• Work instructions: Only the number is needed: the count of lines in the records with the word "возврата".
*** Provided records Section Begins ***
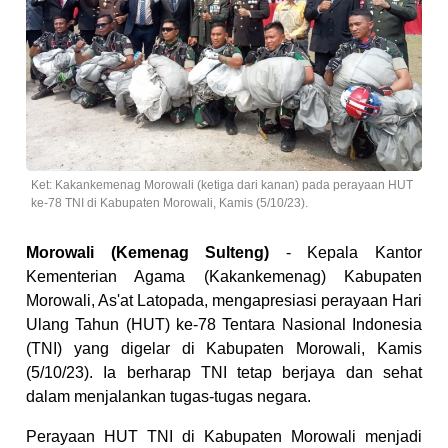
Ket: Kakankemenag Morowali (ketiga dari kanan) pada perayaan HUT
ke-78 TNI di Kabupaten Morowali, Kamis (5/10/23).
Morowali (Kemenag Sulteng)
- Kepala Kantor
Kementerian Agama (Kakankemenag) Kabupaten
Morowali, As'at Latopada, mengapresiasi perayaan Hari
Ulang Tahun (HUT) ke-78 Tentara Nasional Indonesia
(TNI) yang digelar di Kabupaten Morowali, Kamis
(5/10/23). Ia berharap TNI tetap berjaya dan sehat
dalam menjalankan tugas-tugas negara.
Perayaan HUT TNI di Kabupaten Morowali menjadi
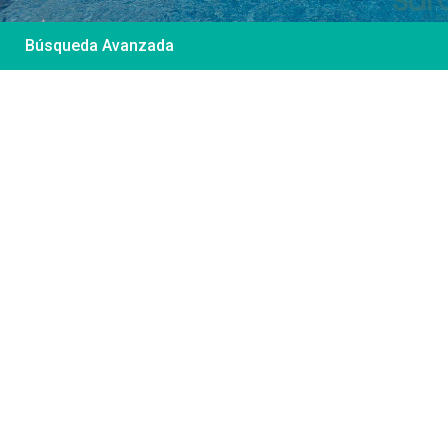
Búsqueda Avanzada
Desde 85 €
/por noche
Casa Irene – Casa en
El Colorado
Ver más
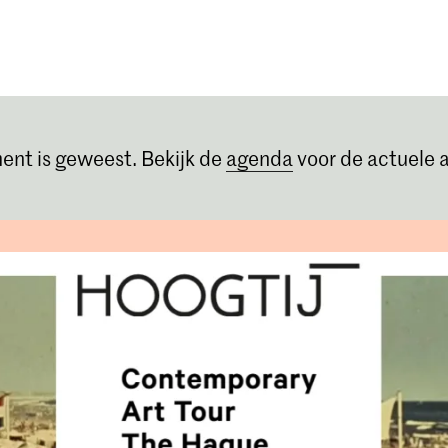
Opleidingen
Agenda
Nieuws
ent is geweest. Bekijk de
agenda
voor de actuele a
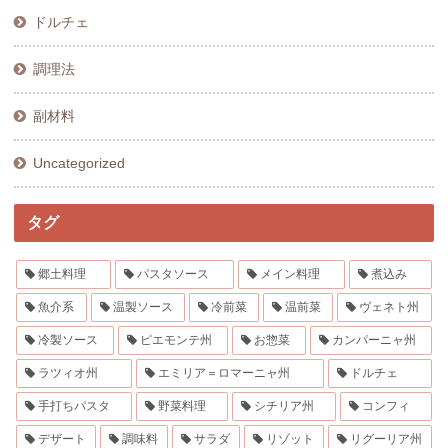
ドルチェ
調理法
副材料
Uncategorized
タグ
郷土料理
パスタソース
メイン料理
煮込み
魚介系
温製ソース
冷前菜
温前菜
ヴェネト州
冷製ソース
ピエモンテ州
お惣菜
カンパーニャ州
ラツィオ州
エミリア＝ロマーニャ州
ドルチェ
手打ちパスタ
野菜料理
シチリア州
コンフィ
デザート
調味料
サラダ
リゾット
リグーリア州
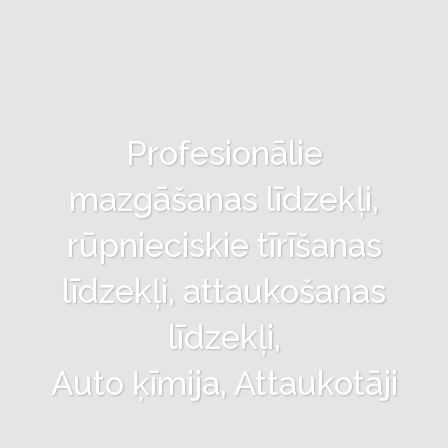
Profesionālie
mazgāšanas līdzekļi,
rūpnieciskie tīrīšanas
līdzekļi, attaukošanas
līdzekļi,
Auto ķīmija, Attaukotāji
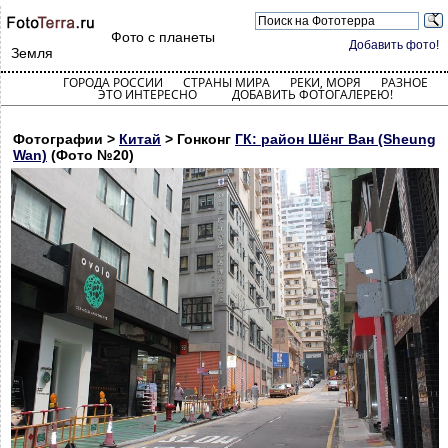
Фото с планеты
Добавить фото!
Земля
ГОРОДА РОССИИ
СТРАНЫ МИРА
РЕКИ, МОРЯ
РАЗНОЕ
ЭТО ИНТЕРЕСНО
ДОБАВИТЬ ФОТОГАЛЕРЕЮ!
Фотографии >
Китай
> Гонконг
ГК: район Шёнг Ван (Sheung
Wan)
(Фото №20)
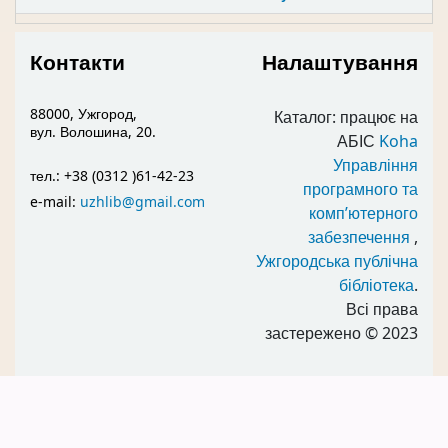
Контакти
Налаштування
88000, Ужгород,
Каталог: працює на
вул. Волошина, 20.
АБІС
Koha
Управління
тел.: +38 (0312 )61-42-23
програмного та
e-mail:
uzhlib@gmail.com
комп’ютерного
забезпечення
,
Ужгородська публічна
бібліотека
.
Всі права
застережено
© 2023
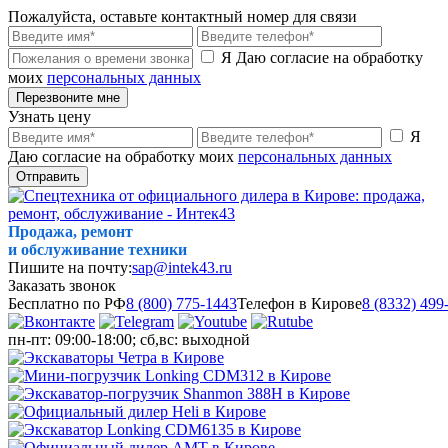
Пожалуйста, оставьте контактный номер для связи
Я Даю согласие на обработку
моих
персональных данных
Перезвоните мне
Узнать цену
Я
Даю согласие на обработку моих
персональных данных
Отправить
Продажа, ремонт
и обслуживание техники
Пишите на почту:
sap@intek43.ru
Заказать звонок
Бесплатно по РФ
8 (800) 775-1443
Телефон в Кирове
8 (8332) 499
пн-пт: 09:00-18:00; сб,вс: выходной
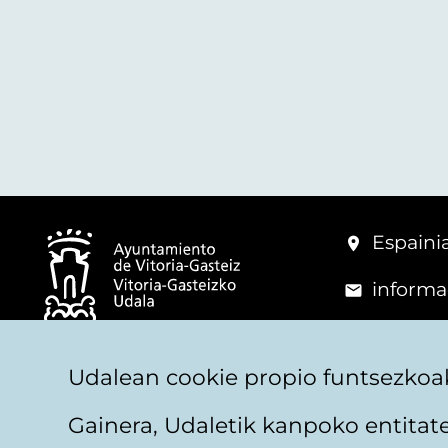
Espainia
informa
+34 945
© Vitoria-Gasteizko Udala
Udalean cookie propio funtsezkoak
Gainera, Udaletik kanpoko entita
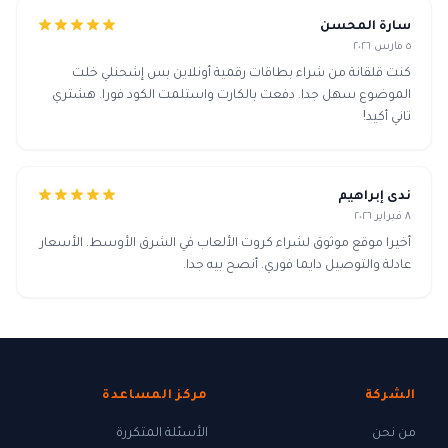
سارة المحسن
٥ مارس ٢٠٢٦
كنت قلقانة من شراء بطاقات رقمية أونلاين بس إشحنلي خلت
الموضوع سهل جدا. دفعت بالكارت واستلمت الكود فورا. هشتري
تاني أكيد!
ندى إبراهيم
٨ فبراير ٢٠٢٦
أخيرا موقع موثوق لشراء كروت الألعاب في الشرق الأوسط. الأسعار
عادلة والتوصيل دايما فوري. أنصح بيه جدا.
الشركة
مركز المساعدة
من نحن
الأسئلة المتكررة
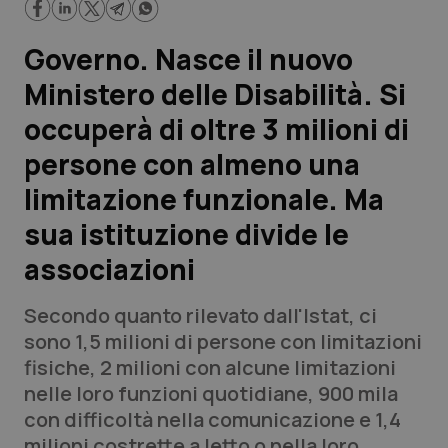
Scienza e Farmaci
Governo. Nasce il nuovo
Ministero delle Disabilità. Si
Studi e Analisi
occuperà di oltre 3 milioni di
Lettere al direttore
persone con almeno una
limitazione funzionale. Ma
Edizioni Regionali
sua istituzione divide le
QS Pro
associazioni
Professionisti Sanitari.AI
Secondo quanto rilevato dall'Istat, ci
sono 1,5 milioni di persone con limitazioni
Abruzzo
QS Pro Gold
fisiche, 2 milioni con alcune limitazioni
nelle loro funzioni quotidiane, 900 mila
QS Club
Newsletter
Basilicata
Artrite & artrosi
con difficoltà nella comunicazione e 1,4
milioni costrette a letto o nella loro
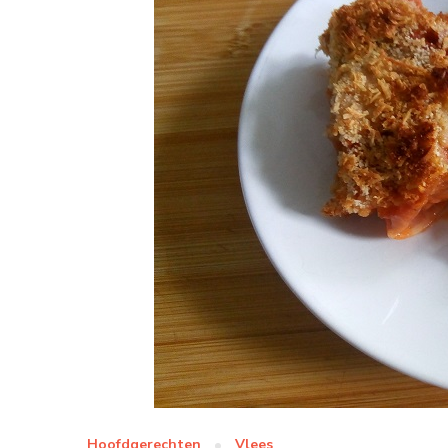
Hoofdgerechten
Vlees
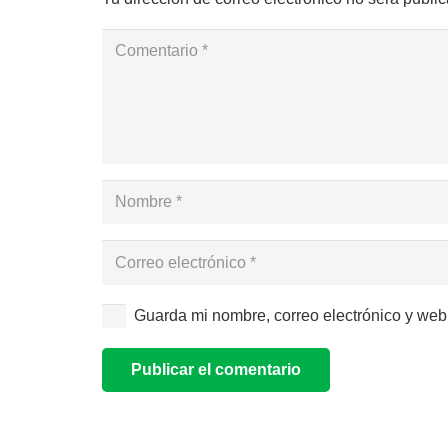
Guarda mi nombre, correo electrónico y web
Publicar el comentario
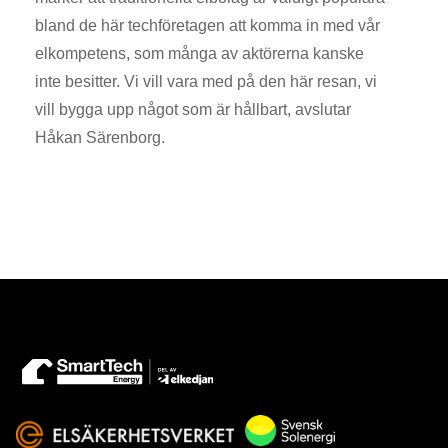
bland de här techföretagen att komma in med vår
elkompetens, som många av aktörerna kanske
inte besitter. Vi vill vara med på den här resan, vi
vill bygga upp något som är hållbart, avslutar
Håkan Särenborg.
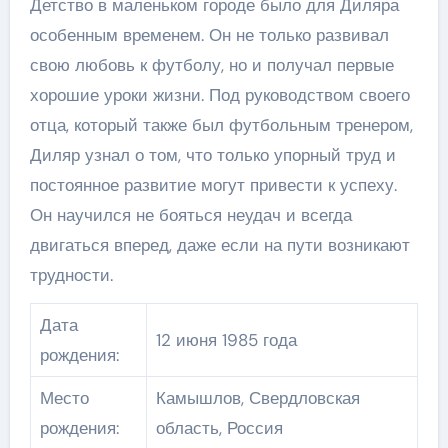
Детство в маленьком городе было для Диляра
особенным временем. Он не только развивал
свою любовь к футболу, но и получал первые
хорошие уроки жизни. Под руководством своего
отца, который также был футбольным тренером,
Диляр узнал о том, что только упорный труд и
постоянное развитие могут привести к успеху.
Он научился не бояться неудач и всегда
двигаться вперед, даже если на пути возникают
трудности.
Дата
12 июня 1985 года
рождения:
Место
Камышлов, Свердловская
рождения:
область, Россия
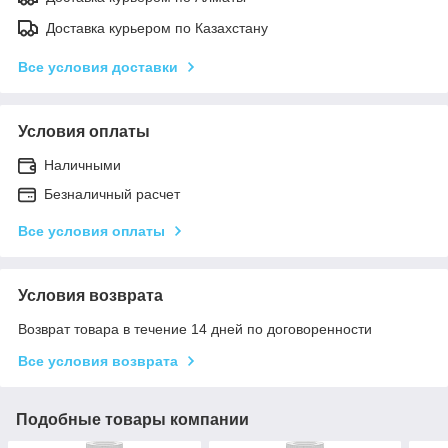
Доставка курьером по Казахстану
Все условия доставки
Условия оплаты
Наличными
Безналичный расчет
Все условия оплаты
Условия возврата
Возврат товара в течение 14 дней по договоренности
Все условия возврата
Подобные товары компании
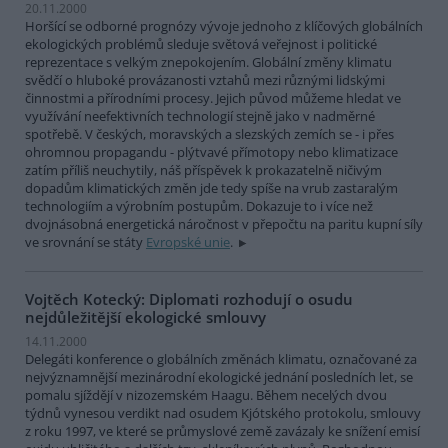
20.11.2000
Horšící se odborné prognózy vývoje jednoho z klíčových globálních
ekologických problémů sleduje světová veřejnost i politické
reprezentace s velkým znepokojením. Globální změny klimatu
svědčí o hluboké provázanosti vztahů mezi různými lidskými
činnostmi a přírodními procesy. Jejich původ můžeme hledat ve
využívání neefektivních technologií stejně jako v nadměrné
spotřebě. V českých, moravských a slezských zemích se - i přes
ohromnou propagandu - plýtvavé přímotopy nebo klimatizace
zatím příliš neuchytily, náš příspěvek k prokazatelně ničivým
dopadům klimatických změn jde tedy spíše na vrub zastaralým
technologiím a výrobním postupům. Dokazuje to i více než
dvojnásobná energetická náročnost v přepočtu na paritu kupní síly
ve srovnání se státy
Evropské unie
.
Vojtěch Kotecký: Diplomati rozhodují o osudu
nejdůležitější ekologické smlouvy
14.11.2000
Delegáti konference o globálních změnách klimatu, označované za
nejvýznamnější mezinárodní ekologické jednání posledních let, se
pomalu sjíždějí v nizozemském Haagu. Během necelých dvou
týdnů vynesou verdikt nad osudem Kjótského protokolu, smlouvy
z roku 1997, ve které se průmyslové země zavázaly ke snížení emisí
*** Provided records Section Ends ***
• Solution: 2